Recently, I switched my TV provider service from a cable company to DirecTV. I’m absolutely thrilled with the change for several reasons:
1. DirecTV has a free app that lets me watch live TV on my iPad – how cool is that?!
2. DirectTV saved me over $60 a month from what I was paying my other provider.
3. DirecTV has a great channel called the “NFL Red Zone” that monitors every pro football game simultaneously and shows all of the key scoring plays as they happen – without any commercial interruption. It’s like watching non-stop action for hours!
As you can tell, I’ve become a big fan of DirecTV. Why do I tell you all this? My enthusiasm reveals the hidden power that propels word-of-mouth. I am volunteering to tell you about my great experience with DirecTV, because they gave me numerous reasons to talk. I naturally want to tell others about the cool features that I’m now enjoying. I’m spreading word-of-mouth for DirecTV because they made me excited enough to tell others.
If you’re an author, business executive, or non-profit director, what are you doing to give your readers a reason to talk about your books, products, or services?

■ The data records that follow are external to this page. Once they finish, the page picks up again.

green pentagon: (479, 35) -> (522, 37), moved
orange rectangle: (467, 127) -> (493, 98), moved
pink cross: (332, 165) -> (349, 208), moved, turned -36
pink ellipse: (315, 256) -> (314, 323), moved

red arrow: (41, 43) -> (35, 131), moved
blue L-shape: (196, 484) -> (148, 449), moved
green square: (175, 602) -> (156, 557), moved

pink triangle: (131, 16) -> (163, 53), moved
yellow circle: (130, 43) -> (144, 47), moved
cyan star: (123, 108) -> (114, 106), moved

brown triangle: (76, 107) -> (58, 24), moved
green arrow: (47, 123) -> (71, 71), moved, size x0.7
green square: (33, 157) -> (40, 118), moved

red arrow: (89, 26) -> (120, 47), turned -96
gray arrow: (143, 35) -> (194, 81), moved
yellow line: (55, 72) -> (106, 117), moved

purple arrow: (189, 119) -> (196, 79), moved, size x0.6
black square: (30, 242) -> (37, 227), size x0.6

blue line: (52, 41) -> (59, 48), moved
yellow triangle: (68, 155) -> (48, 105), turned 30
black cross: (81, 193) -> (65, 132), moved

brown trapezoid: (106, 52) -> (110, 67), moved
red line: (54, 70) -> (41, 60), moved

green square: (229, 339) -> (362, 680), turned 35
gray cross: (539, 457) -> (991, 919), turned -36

Word-of-mouth doesn’t spread by itself. You literally have to give people legitimate reasons to tell someone else about your product or service. If you don’t, no one will say anything. And, you’ll wonder why your sales don’t grow.

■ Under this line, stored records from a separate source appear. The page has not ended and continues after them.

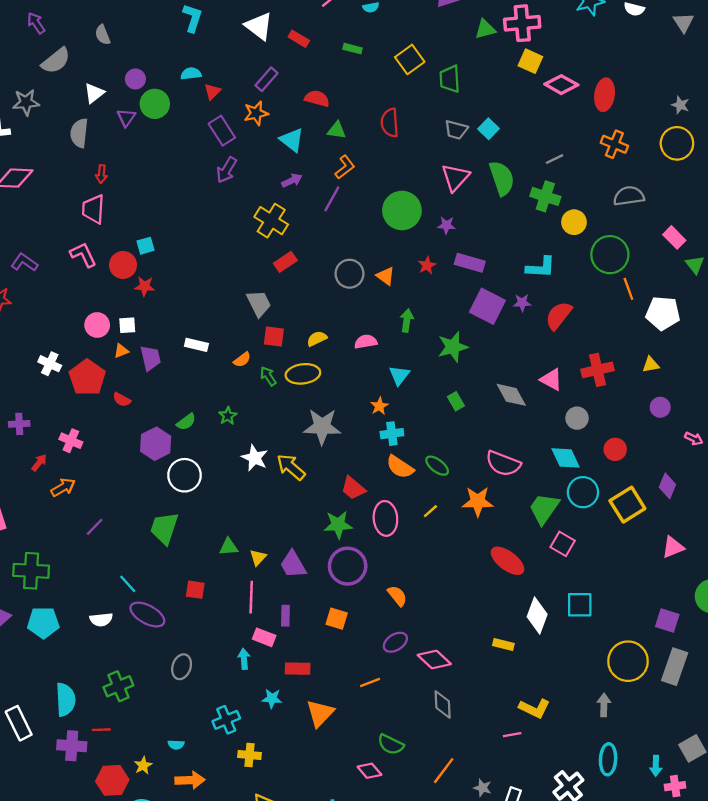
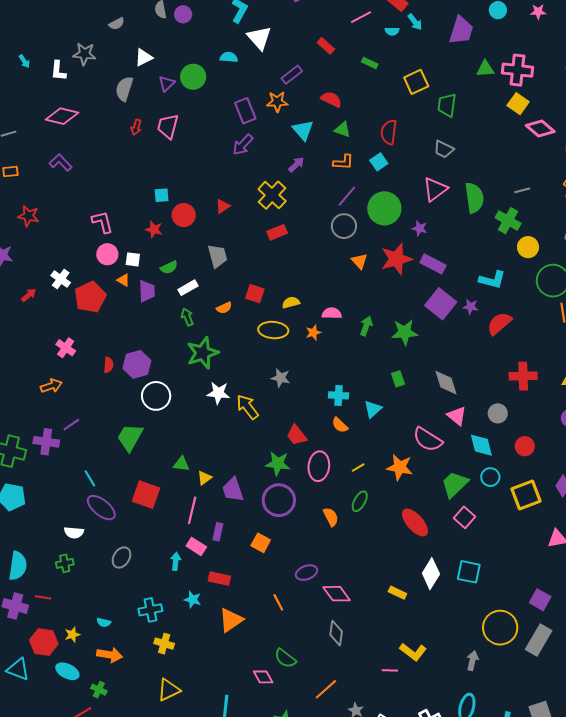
white triangle: (259, 26) -> (259, 38), moved
gray semicircle: (56, 61) -> (117, 24), size x0.6
purple circle: (135, 79) -> (183, 14), moved
red triangle: (212, 91) -> (223, 206), moved
cyan square: (489, 129) -> (379, 162), moved
orange L-shape: (345, 167) -> (343, 162), turned 30
purple arrow: (292, 180) -> (296, 165), turned -30
purple line: (332, 199) -> (347, 196), moved
pink trapezoid: (93, 209) -> (168, 126), moved
pink L-shape: (83, 255) -> (102, 222), moved
purple L-shape: (24, 262) -> (61, 162), moved
red circle: (123, 265) -> (184, 215), moved
red star: (427, 265) -> (396, 259), size x2.0
gray circle: (350, 274) -> (344, 226), moved
gray trapezoid: (259, 303) -> (217, 256), moved
green arrow: (407, 321) -> (366, 326), moved
white rectangle: (196, 345) -> (188, 288), turned -54
orange triangle: (121, 351) -> (123, 280), turned 40
cyan triangle: (399, 375) -> (373, 409), moved
green arrow: (268, 376) -> (187, 317), moved
pink triangle: (551, 380) -> (457, 416), moved
red semicircle: (122, 400) -> (108, 365), moved, turned -126
orange star: (379, 406) -> (313, 333), moved
green star: (228, 416) -> (203, 353), size x2.0
green semicircle: (186, 422) -> (169, 267), moved
purple cross: (19, 424) -> (46, 442), moved, size x1.4
gray star: (322, 427) -> (281, 378), size x0.6
white star: (255, 458) -> (218, 393), turned -30
red arrow: (39, 463) -> (29, 295), moved
green ellipse: (437, 466) -> (360, 501), moved, turned 70
orange semicircle: (400, 467) -> (340, 425), size x0.7
cyan circle: (583, 492) -> (490, 477), size x0.7
red square: (195, 590) -> (146, 495), size x1.6
orange semicircle: (397, 596) -> (331, 517), moved
white semicircle: (101, 620) -> (74, 532), moved
orange line: (370, 683) -> (278, 602), turned 72
green cross: (118, 686) -> (65, 563), size x0.7

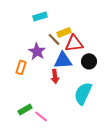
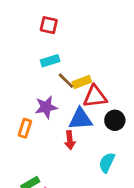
brown line: (54, 39) -> (66, 81), moved
purple star: (37, 51) -> (46, 107), turned 30
cyan semicircle: (83, 93) -> (107, 163), size x0.7

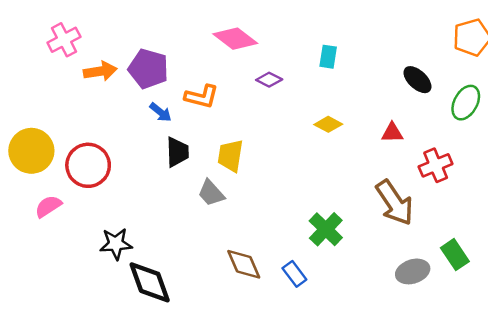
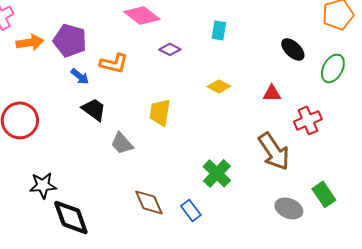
black trapezoid: (177, 152) -> (94, 109), turned -52
yellow trapezoid: (230, 156) -> (160, 112), moved
gray ellipse: (413, 271) -> (289, 208), turned 40

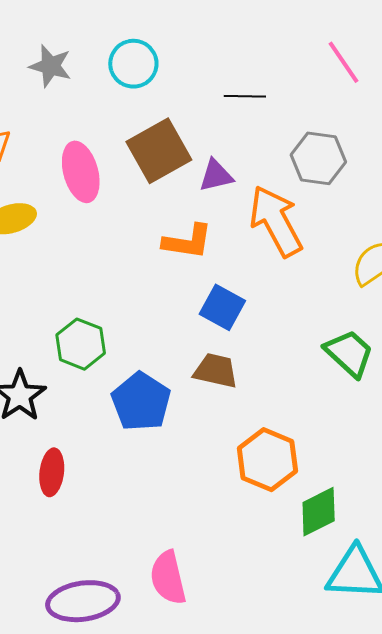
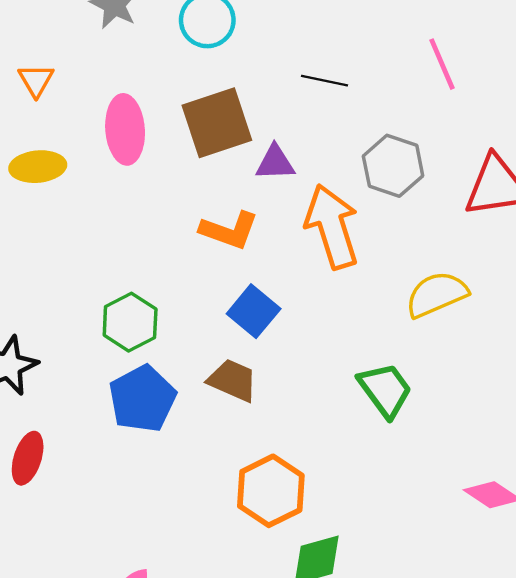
green hexagon: (81, 344) -> (130, 322), moved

On the other hand, if you give people a reason to spread word-of-mouth, they will do it naturally. Then, you’ll have a bonafide marketing wildfire on your hands. What do people need in order to spread word-of-mouth? Let’s look at the concept from five different angles:
1. Emotion – This word-of-mouth category refers to an experience that feels so enjoyable, thrilling, or meaningful that people believe your book, product, or service was a worthwhile use of their time. Appreciative customers and readers will openly make comments, such as “That book made me laugh out loud, cry so hard, stay up late, read without stopping, etc.” Their emotions compel them to share the experience with someone else.
2. Uniqueness – This category is defined by a distinctive topic, writing style, or unusual point of view that hasn’t been covered before or radically confronts people’s preconceptions. For instance, an appreciative book reader might make a comment, such as, “This book blew my mind” or a donor to a non-profit might remark, “I’ve never seen an organization change someone’s life like this before.”
3. Instructional / Results – This category applies to items, such as non-fiction self-help books, textbooks, and reference guides. Appreciative readers will spread word-of-mouth with remarks, such as, “This book explains the answer better than I can tell you or teach you” or “You could really use a copy of this book.”
4. Shock Value – This category refers to a story or written account that pushes past the typical limits of tradition, religion, humor, confidentiality, etc. Appreciative readers will tell others, “This book really spills the beans” or “You won’t believe the stuff that I just heard.”
5. Price – This category tends to have the least affect on word-of-mouth. Yet, the influence can still be tangible, especially when coupled with one of the other four categories. Deep price discounts or limited-time deals can encourage people to tell friends, “This book is quite a bargain. Don’t miss your chance to get a copy.”
As you examine these word-of-mouth categories, where does your product or service fit? Do you give people a valid reason to tell their friends? Usually, you can tell when word-of-mouth is active, because the conversation will be identifiable either offline and/or online. For instance, in the offline world, there will be actual conversations that happen between friends, relatives, or business acquaintances. People will volunteer to tell others about you out of their own motivation. And, you’ll know it when people will send you fan mail, like something you posted on Facebook, sing your praises at an event, or contact your organization just to say how much they appreciate what you do.
In the online world, you can track word-of-mouth by seeing when people freely post positive comments about your product or service on their blogs, Facebook pages, or Twitter accounts. They might also willingly write a positive review on Amazon, or mention you on their website or email newsletter. Google offers a free service called “Google Alerts” that lets you track when your name, organization, book title, or product is mentioned by someone else on the Internet.
Word-of-mouth isn’t a mysterious process that happens randomly. Instead, it happens according to rational principles that affect everyone. Your job is to write a book, create a product, or offer a service that people will naturally want to discuss. Use the five categories above to help identify which style best generates word-of-mouth for you. If you want people to spread the word, you’ve got to give them a reason to talk.